The closing of one chapter often allows a fresh start for the next. Jonquil are thus in the perfect position, having seen a flurry of line-up changes in recent years with three members leaving to form Trophy Wife and a new member joining the ranks. But have these new dynamics breathed the “new lease of life” that frontman Hugo Manuel had so hoped for? Certainly, but perhaps not to everyone’s taste.
Point of Go is a more light and upfront affair than Jonquil’s previous releases. With the blossoms of spring upon us, this is quite a welcoming sound; the insanely happy bubblegum tones of ‘Point of Go Pt.2’ and the 90s-inspired piano jolts on ‘Getaway’ are charming; the boo-doo-wap harmonies and fiesta drums on ‘Mexico’ have a hunger for warmer climes. Yet there is something irksome about the melodies on the album and it is difficult to pin-point why.
The LP’s first single, ‘It’s My Part’, is carried by cow bell rhythms that syncopate with an animated Foals-esque guitar and Manuel’s narcissistic lyrics, “It’s my part, and I will play it how I want”. It is a catchy song, but not the strongest choice for the album’s lead single. ‘Real Cold’ is similar in its immediacy, with bass, guitar and drums stealing the limelight from the vocals in unison and allowing mature brass instruments to embellish the melody.
‘Run’ sees a simple continuation of the many elementary pop structures that consume the record, save for its bold, reggae-inspired chorus and ‘Swells’ is a throw-away track. But with the album’s many blunders, however, comes its promises. It is the reserved tracks that ironically shed the most joy. ‘Psammead’ is a pretty instrumental, laced with a forlorn piano that trails behind a desert guitar riff. It plays for just over 60 seconds, but it stays with you long after the album’s close. The progressive, ‘History Of Headaches’ projects uncanny Chad Valley (Manuel’s side project) harmonies, with Kid-A era keys and thrashing tom toms and resonates just as much as ‘Psammead.’
But it is the buyout vocals, ethereal guitars and glitch synths in, ‘This Innocent’, that really demonstrate the band’s potential, even if the song harks to Jonquil’s by-gone, edgier sound.

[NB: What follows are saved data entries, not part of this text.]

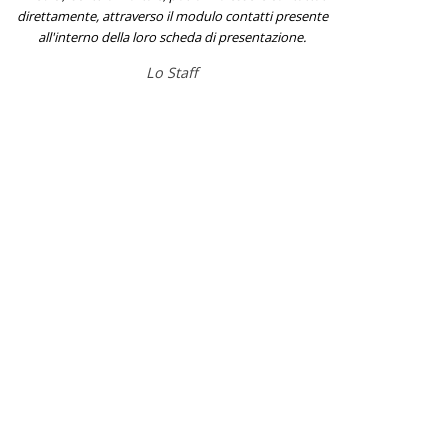
direttamente, attraverso il modulo contatti presente
all'interno della loro scheda di presentazione.
Lo Staff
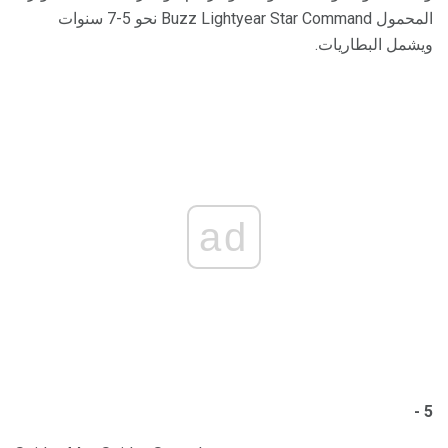
المحمول Buzz Lightyear Star Command نحو 5-7 سنوات
ويشمل البطاريات.
ad
5 -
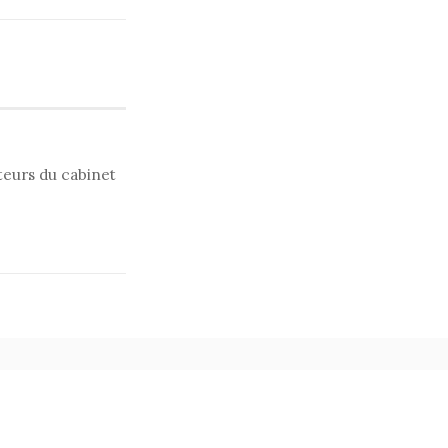
uteurs du cabinet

It is this nostalgic feeling that swamps your listening: there is something missing in their reincarnation. Their darker sound has virtually disappeared and the line-up adjustments seem to have curbed their openness to experimentation. For some listeners, this breezier sound will be an unwelcome change, but for others it is the start an exciting new chapter.